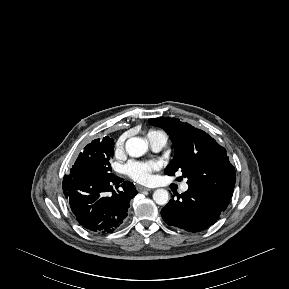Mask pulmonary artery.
I'll return each mask as SVG.
<instances>
[{
	"label": "pulmonary artery",
	"mask_w": 289,
	"mask_h": 289,
	"mask_svg": "<svg viewBox=\"0 0 289 289\" xmlns=\"http://www.w3.org/2000/svg\"><path fill=\"white\" fill-rule=\"evenodd\" d=\"M147 140L152 151L159 152L165 147L167 143V136L164 133L159 132L148 135ZM188 188H189L188 184L183 183L180 187V190L182 192H185L188 190Z\"/></svg>",
	"instance_id": "obj_1"
}]
</instances>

=====

> **WORK REQUIRED**: Without including any picture, repeat the data exactly.

> **RESULT OF THIS TASK**:
Mask pulmonary artery.
I'll return each mask as SVG.
<instances>
[{
	"label": "pulmonary artery",
	"mask_w": 289,
	"mask_h": 289,
	"mask_svg": "<svg viewBox=\"0 0 289 289\" xmlns=\"http://www.w3.org/2000/svg\"><path fill=\"white\" fill-rule=\"evenodd\" d=\"M147 140L152 151L159 152L165 147L167 143V136L164 133L159 132L148 135ZM188 188H189L188 184L183 183L180 187V190L182 192H185L188 190Z\"/></svg>",
	"instance_id": "obj_1"
}]
</instances>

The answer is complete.